What is the Nitrates Directive?

The Nitrates Directive (91/676/EEC) has been in place since 1991. It aims to protect water quality from pollution by agricultural sources and to promote the use of good farming practice. All EU Member States are required to prepare National Nitrates Action Programmes (NAP) that outline the rules for the management and application of livestock manures and other fertilisers.

What is Ireland’s Nitrates Action Programme?

Ireland’s Nitrates Action Programme is designed to prevent pollution of surface waters and ground water from agricultural sources and to protect and improve water quality.
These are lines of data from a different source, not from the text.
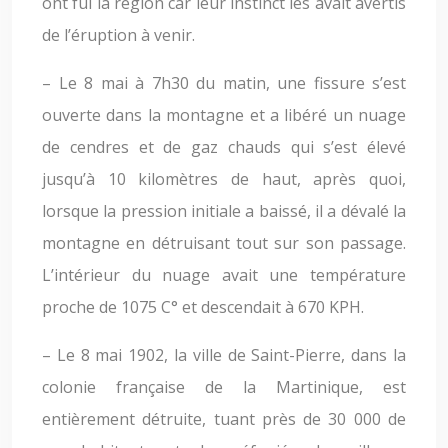
ont fui la région car leur instinct les avait avertis
de l’éruption à venir.
– Le 8 mai à 7h30 du matin, une fissure s’est
ouverte dans la montagne et a libéré un nuage
de cendres et de gaz chauds qui s’est élevé
jusqu’à 10 kilomètres de haut, après quoi,
lorsque la pression initiale a baissé, il a dévalé la
montagne en détruisant tout sur son passage.
L’intérieur du nuage avait une température
proche de 1075 C° et descendait à 670 KPH.
– Le 8 mai 1902, la ville de Saint-Pierre, dans la
colonie française de la Martinique, est
entièrement détruite, tuant près de 30 000 de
Ireland’s fourth NAP came into operation in 2017 and will be reviewed in 2021.

Each Member State’s NAP must include:

  • a limit on the amount of livestock manure applied to the land each year
  • set periods when land spreading is prohibited due to risk
  • set capacity levels for the storage of livestock manure

Member States are also required to review their NAP at least every four years. Ireland’s current Action Programme will be reviewed  during 2021.

The European Union (Good Agricultural Practice for Protection of Waters) Regulations commonly referred to as the “Nitrates Regulations” or “GAP Regulations” give legal effect to Ireland’s Nitrates Action Programme. The most recent Regulations are listed below.

Local Authorities are responsible for enforcing the Nitrates Regulations. Any perceived breaches within their catchment should be brought to their immediate attention.

The Slurry Spreading Calendar

Slurry cannot be spread on land from 15 October to January 12 / 15th / 31st (depending on which part of the country a farm is located).  Closed periods are a feature of the Directive in all Member States.  The closed periods in Ireland were decided following a period of extensive public consultation and were agreed with farming bodies and the European Commission.

All land spreading activity is conditional on weather and ground conditions being suitable.  Livestock manures or any chemical fertilisers should not be applied to land when it is waterlogged, flooded or likely to flood, frozen or if heavy rain is forecasted within 48 hours.

What is Irelands Derogation?

In 2018, Ireland was granted a derogation to allow intensive farmers a higher stocking rate of livestock manure, subject to them complying with strict rules that are overseen by the Department of Agriculture, Food and the Marine.

The derogation increases the application limit of 170kg/ha of livestock manure to 250kg/ha each year.  In Ireland, the derogation is of critical importance to the dairy industry and Food Harvest 2020 expansion plans. The current derogation will run to the end of 2021, when the fourth programme concludes.